Incidentally, "infomediary" is a new American term for services which provide information only over the Internet.

The company that spawned this Net venture, the Insurance Trading Exchange, was founded 10 years ago and now specialises in providing business-to-business information for independent financial advisers - which mortgage deals are best and so on.

There were sore heads amongst Britain's receivers and company doctors on Friday. The Society of Practitioners of Insolvency (SPI) held its annual banquet at the City's Guildhall on Thursday night.

Alan Bloom , SPI's president, explained: "We usually have it on Friday, except this year the Queen needed to use the Guildhall on Friday, so we switched to Thursday."

Mr Bloom took the opportunity at the bash to announce a key change to the SPI - it is changing its name to the Association of Business Recovery Professionals (ABRC).

He says that they want to move away from the idea that all they do is close things down. More than half their work is in rescuing troubled companies. Still, I think they could have chosen a slightly shorter name.

Anyway, the trade body is expanding its membership rules to allow in so-called "turnaround" specialists whilst marginalising "cowboys". The changes will go to a vote in January.

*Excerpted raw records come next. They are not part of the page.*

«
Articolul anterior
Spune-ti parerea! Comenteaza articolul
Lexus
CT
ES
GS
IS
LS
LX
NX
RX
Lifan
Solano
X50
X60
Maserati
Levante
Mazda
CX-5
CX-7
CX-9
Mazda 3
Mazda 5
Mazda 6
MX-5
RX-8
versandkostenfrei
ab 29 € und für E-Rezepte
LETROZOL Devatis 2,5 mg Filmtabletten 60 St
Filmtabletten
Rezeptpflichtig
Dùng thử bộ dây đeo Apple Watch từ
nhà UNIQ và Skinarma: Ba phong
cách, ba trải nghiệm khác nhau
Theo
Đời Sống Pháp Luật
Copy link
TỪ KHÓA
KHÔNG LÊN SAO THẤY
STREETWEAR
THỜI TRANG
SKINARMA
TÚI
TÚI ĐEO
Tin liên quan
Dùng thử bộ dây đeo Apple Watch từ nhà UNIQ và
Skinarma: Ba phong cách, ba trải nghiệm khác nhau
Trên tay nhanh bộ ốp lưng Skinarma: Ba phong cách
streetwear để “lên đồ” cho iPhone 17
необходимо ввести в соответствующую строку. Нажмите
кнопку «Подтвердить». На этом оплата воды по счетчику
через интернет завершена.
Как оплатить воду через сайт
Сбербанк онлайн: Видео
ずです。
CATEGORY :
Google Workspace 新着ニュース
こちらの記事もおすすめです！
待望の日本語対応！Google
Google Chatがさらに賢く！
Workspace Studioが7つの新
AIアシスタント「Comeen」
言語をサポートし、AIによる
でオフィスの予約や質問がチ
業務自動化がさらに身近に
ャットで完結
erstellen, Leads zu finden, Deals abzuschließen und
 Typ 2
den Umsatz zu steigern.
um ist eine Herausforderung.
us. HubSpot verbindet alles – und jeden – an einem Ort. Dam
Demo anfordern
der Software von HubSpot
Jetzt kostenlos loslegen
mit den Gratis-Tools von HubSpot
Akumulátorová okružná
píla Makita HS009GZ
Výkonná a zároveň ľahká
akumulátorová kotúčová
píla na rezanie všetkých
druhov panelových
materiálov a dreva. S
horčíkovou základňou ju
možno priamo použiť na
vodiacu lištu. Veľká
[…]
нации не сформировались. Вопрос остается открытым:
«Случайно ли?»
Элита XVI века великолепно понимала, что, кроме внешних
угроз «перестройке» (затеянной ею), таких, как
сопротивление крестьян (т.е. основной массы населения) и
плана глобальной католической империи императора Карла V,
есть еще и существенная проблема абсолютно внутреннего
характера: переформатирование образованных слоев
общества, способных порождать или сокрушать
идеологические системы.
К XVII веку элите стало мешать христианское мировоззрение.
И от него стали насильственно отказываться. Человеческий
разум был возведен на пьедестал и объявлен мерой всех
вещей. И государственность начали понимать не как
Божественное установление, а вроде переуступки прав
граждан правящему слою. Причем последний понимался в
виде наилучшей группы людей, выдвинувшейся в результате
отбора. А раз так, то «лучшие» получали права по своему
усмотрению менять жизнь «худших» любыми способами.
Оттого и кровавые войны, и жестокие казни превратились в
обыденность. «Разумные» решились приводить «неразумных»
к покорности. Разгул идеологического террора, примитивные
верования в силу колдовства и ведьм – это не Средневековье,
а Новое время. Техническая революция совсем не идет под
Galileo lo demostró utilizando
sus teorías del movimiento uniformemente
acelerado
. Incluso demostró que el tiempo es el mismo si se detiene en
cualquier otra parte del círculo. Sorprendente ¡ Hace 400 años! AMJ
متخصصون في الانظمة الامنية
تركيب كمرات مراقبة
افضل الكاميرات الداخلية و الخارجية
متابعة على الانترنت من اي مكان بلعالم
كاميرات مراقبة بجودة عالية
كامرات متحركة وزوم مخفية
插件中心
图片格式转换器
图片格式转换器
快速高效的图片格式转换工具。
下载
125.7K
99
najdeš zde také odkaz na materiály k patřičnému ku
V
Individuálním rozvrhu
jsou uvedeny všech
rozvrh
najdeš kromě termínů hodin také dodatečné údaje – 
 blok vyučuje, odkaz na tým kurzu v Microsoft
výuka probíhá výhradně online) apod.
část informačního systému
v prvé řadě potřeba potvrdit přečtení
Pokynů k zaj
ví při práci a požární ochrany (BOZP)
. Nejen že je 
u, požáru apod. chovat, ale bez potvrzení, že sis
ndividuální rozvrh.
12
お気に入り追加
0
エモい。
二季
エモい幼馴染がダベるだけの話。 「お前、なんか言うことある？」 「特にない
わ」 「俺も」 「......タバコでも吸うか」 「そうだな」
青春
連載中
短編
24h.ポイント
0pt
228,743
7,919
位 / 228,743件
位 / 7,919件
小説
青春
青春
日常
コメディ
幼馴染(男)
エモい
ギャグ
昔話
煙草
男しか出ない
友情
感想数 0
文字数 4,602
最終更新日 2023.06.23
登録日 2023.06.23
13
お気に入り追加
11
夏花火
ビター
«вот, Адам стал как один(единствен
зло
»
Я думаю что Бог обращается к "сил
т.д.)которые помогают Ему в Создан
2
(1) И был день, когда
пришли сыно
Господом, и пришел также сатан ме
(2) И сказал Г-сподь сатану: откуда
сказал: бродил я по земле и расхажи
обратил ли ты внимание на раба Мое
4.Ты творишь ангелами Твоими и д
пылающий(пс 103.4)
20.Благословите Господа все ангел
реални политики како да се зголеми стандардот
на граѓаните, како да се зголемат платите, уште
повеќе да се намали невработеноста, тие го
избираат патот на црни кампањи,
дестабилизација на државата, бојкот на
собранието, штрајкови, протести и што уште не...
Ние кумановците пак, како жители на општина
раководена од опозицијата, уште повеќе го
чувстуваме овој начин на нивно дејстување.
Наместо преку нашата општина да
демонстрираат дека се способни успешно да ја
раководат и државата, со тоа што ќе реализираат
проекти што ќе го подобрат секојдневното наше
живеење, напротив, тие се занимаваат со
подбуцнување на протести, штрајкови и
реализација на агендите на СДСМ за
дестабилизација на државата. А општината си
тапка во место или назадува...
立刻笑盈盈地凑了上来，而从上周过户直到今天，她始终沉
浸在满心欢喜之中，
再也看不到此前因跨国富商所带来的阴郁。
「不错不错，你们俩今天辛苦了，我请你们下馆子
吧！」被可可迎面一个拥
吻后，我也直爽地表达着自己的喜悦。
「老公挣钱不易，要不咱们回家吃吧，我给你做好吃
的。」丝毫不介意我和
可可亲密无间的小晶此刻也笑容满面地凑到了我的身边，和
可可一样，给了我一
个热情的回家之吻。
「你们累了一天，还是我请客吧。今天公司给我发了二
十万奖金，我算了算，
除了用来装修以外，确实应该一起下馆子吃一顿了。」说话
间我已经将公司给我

Professor Laurie Taylor , Professor of Sociology, Birkbeck College, and a long-time star of Radio Four, gave the after-dinner speech, and stunned the audience with "the most rapid-fire delivery I've ever heard," as one bemused company doctor put it.

Mr Bloom was wrong about one thing: It wasn't the Queen who wanted the Guildhall's use on Friday, but the Duke and Duchess of Gloucester .

The Gloucesters were the guests of honour at the dinner to celebrate the 900th anniversary of "The Most Venerable Order of the Hospital of St John of Jerusalem".

The Most Venerable Order, which runs the St John's Ambulance Service, among many other activities worldwide, boasts the Duke as its "Grand Prior".

The Order's origins date back to the Crusades and members still wear cloaks stitched with the Maltese Cross for the processions into dinner. Henry VIII had a go at dissolving the Order, but it came back in a big way in the 19th century as an international philanthropic organisation. (And despite the archaic titles - Lord Vestey is the movement's "Lord Prior" for instance - I'm assured they have nothing to do with the Freemasons, who are an entirely different kettle of fish).

Incidentally, hats off to the Duke of Gloucester, who must win the prize for Hardest Working Royal. The Duke also attended the Guildhall dinner just three days earlier in honour of Jiang Zemin, President of China.

Janet Cohen, corporate financier and noted novelist, has joined United Assurance as non-executive director, along with Terry Gateley, a senior partner with accountants KPMG.

In August Ms Cohen stepped down from a similar role at Yorkshire Building Society. Ms Cohen, 59, is a privatisation specialist and director of Charterhouse, the merchant bank now owned by CCF.

She is also the author of a number of highly acclaimed crime novels under the pen name Janet Neel. She penned The Highest Bidder in 1992 under her own name, a steamy romp set in the corporate finance parlours of the Square Mile.